Another challenge is putting in place the right policy for microgrid deployment that will actually result in major improvements in electricity access rates.

“Small-scale options, commercialized by the private sector, may be the only way forward where there are shortcomings in public policies or institutions,” according to the International Energy Agency’s Africa Energy Outlook report.

“New business models, often involving pre-payment or pay-as-you-go for a certain level of service, underpin some of these commercial efforts, but expensive finance, regulatory barriers in some countries and limited capacity among the poorest to pay for energy remain major constraints on scaling up the provision of rural energy services,” the report states.

On Oct. 2, the Alliance for Rural Electrification, in collaboration with the Africa-EU Renewable Energy Cooperation Program and REN21, released their African Microgrid Policy Toolkit to help policymakers navigate microgrid policy design and provide information on microgrid operator models; the economics of microgrids; and the policy and regulations needed for successful implementation.

“The challenge is a lot of those systems were publicly funded, but now people are saying some of those aren’t sustainable because there’s the initial money and then people walk away. And if the system isn’t maintained they die, or if the wind turbines aren’t maintained they fail,” Asmus told AFKInsider. “So, there’s this whole focus now of what is the best business model to make it more sustainable and creating public-private partnerships; of figuring out should we train local people to manage the system.”
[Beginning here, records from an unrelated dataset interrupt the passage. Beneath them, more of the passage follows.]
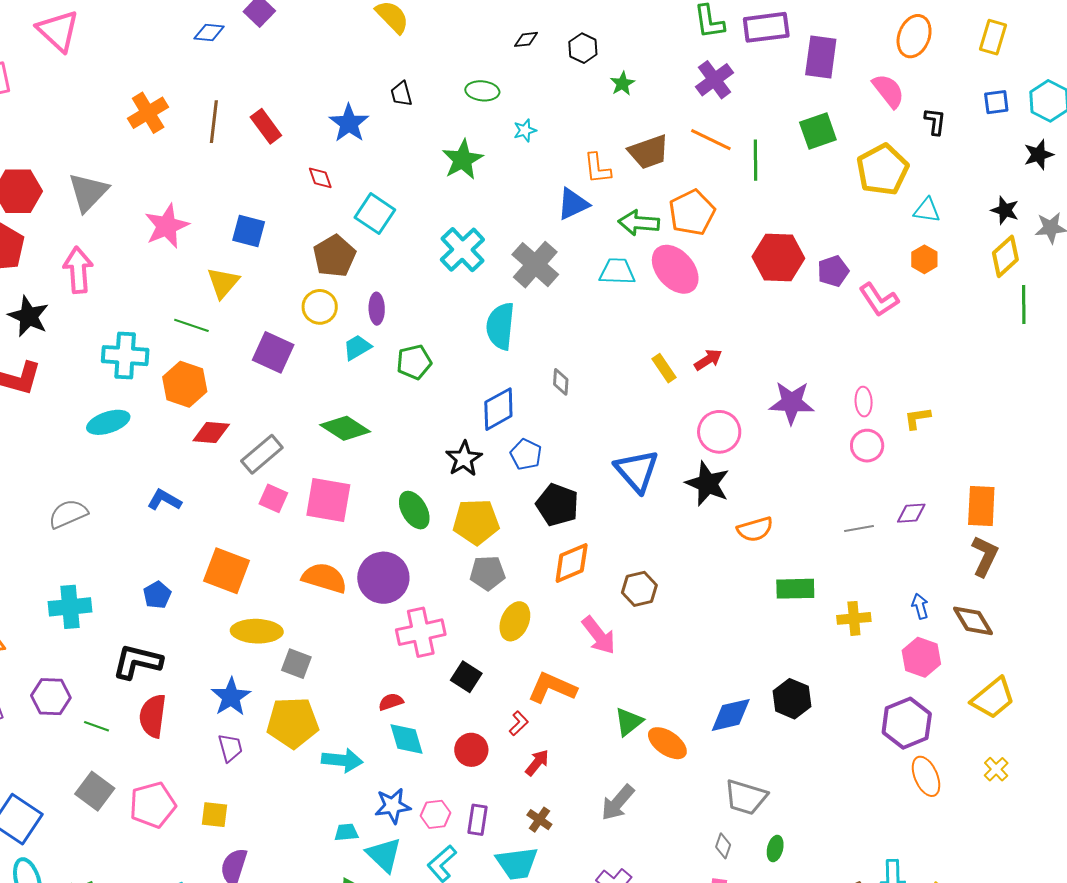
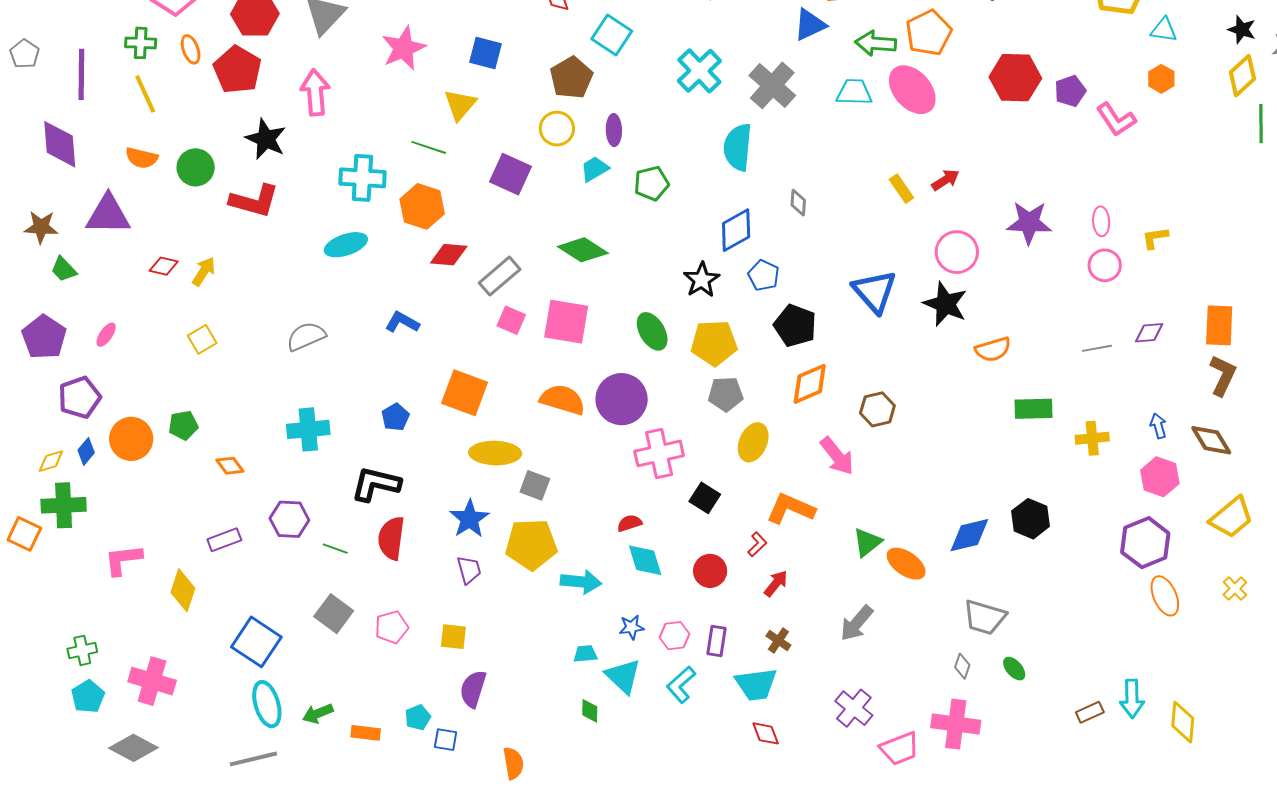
pink pentagon: (153, 805) -> (392, 627), size x0.7
blue star: (393, 806) -> (632, 627), size x0.7
green ellipse: (775, 849) -> (1014, 669), turned -55

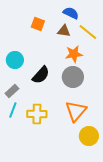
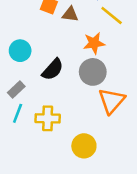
brown triangle: (64, 31) -> (70, 14), moved
orange triangle: (76, 111) -> (112, 101), moved
yellow circle: (89, 136) -> (84, 146), moved

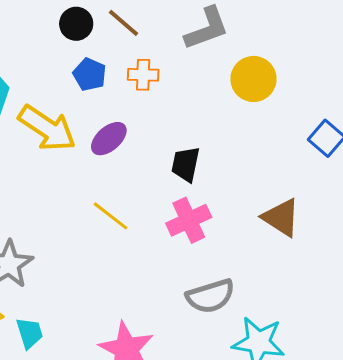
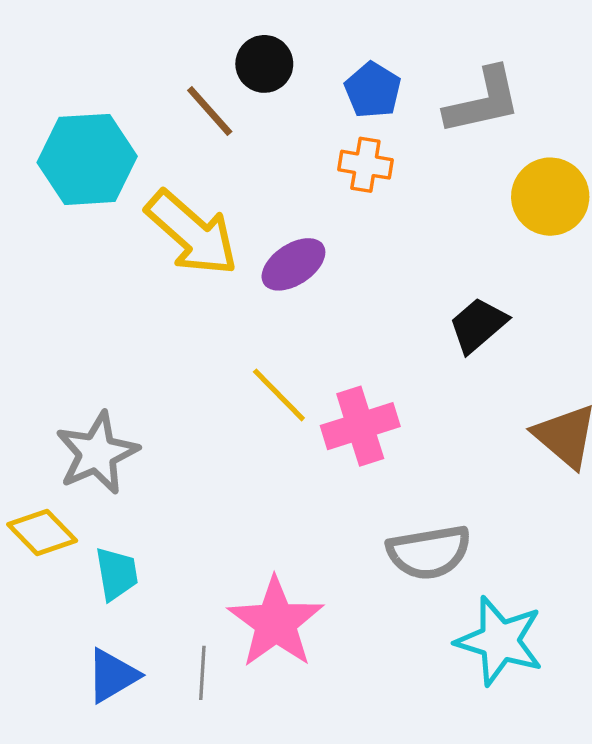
brown line: (123, 23) -> (210, 111), moved
blue pentagon: (90, 74) -> (373, 90), moved
black trapezoid: (186, 164) -> (478, 325), moved, turned 30
pink cross: (189, 220) -> (360, 426), moved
The upcoming Africa Mini-Grids Summit 2014, taking place Nov. 18-19 in Nairobi, Kenya, will include microgrid project updates in countries such as Kenya, Tanzania and Rwanda. And no doubt, the discussion will lean heavily on the future business models and funding sources for expansion of microgrids in sub-Saharan Africa.

“It’s a mix of private-public money, but given the global situation and obviously governments are often cutting back, there’s now more of a shift to how to get the private sector,” Asmus told AFKInsider.